II. Das OLG ist für die Entscheidung über das Rechtsmittel im Hinblick auf § 72 GBO a.F. nicht zuständig.
1. Das Grundbuchamt hat den Antrag auf Löschung des eingetragenen Widerspruchs als Beschwerde nach § 71 GBO behandelt. An sich kann der Amtswiderspruch nicht nur im Weg der (unbeschränkten) Beschwerde, sondern auch auf Antrag im Berichtigungsverfahren nach § 22 GBO wieder gelöscht werden (OLG Hamm OLGZ 1968, 209/210; Meikel/Streck GBO 10. Aufl., § 53 Rz. 95).
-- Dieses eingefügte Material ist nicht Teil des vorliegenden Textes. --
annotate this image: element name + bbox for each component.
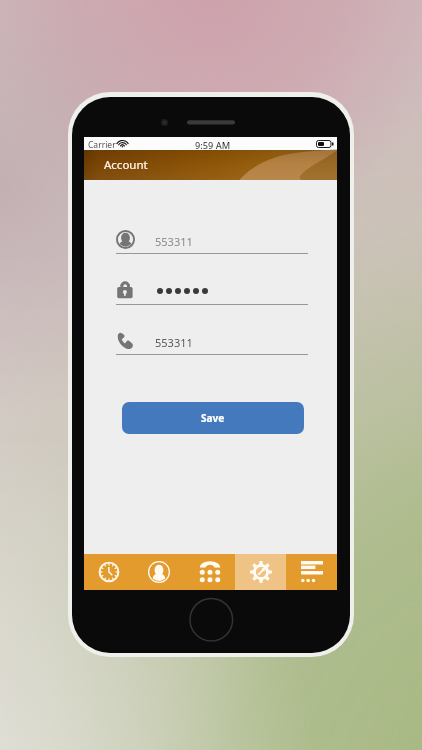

Die Auslegung des Grundbuchamts, dass es sich entgegen dem Wortlaut des Gesuchs um eine Beschwerde handele, liegt schon wegen des zeitlichen Zusammenhangs mit der Eintragung und dem Vorbringen, die Löschung sei korrekt erfolgt, nahe. Zudem hat der Rechtspfleger in seinem Schreiben vom 19.11.2009 an den Notar ausdrücklich auf diese Auslegung hingewiesen; im Antwortschreiben vom 8.12.2009 wird dem nicht widersprochen. Jedoch braucht sich der Senat damit hier nicht abschließend zu befassen, weil die Frage, ob eine Grundbuchbeschwerde vorliegt, aus den nachfolgenden Gründen zunächst vom LG zu klären ist.
2. Zwar bestimmt § 72 GBO in seiner seit 1.9.2009 in Kraft befindlichen Fassung (vgl. Art. 36 Nr. 6 i.V.m. Art. 112 Abs. 1 FGG-RG vom 22.12.2008, BGBl. I, 2586), dass über die Beschwerde in einer Grundbuchsache das OLG entscheidet, in dessen Bezirk das Grundbuchamt seinen Sitz hat. Indes ist die Übergangsregelung des Art. 111 Abs. 1 Satz 1 FGG-RG zu beachten. Hiernach sind auf Verfahren, die bis zum Inkrafttreten des Gesetzes zur Reform des Verfahrens in Familiensachen und in den Angelegenheiten der freiwilligen Gerichtsbarkeit, also vor dem 1.9. 2009, eingeleitet worden sind oder deren Einleitung bis zu diesem Zeitpunkt beantragt wurde, weiter die Bestimmungen des bisherigen Rechts anzuwenden.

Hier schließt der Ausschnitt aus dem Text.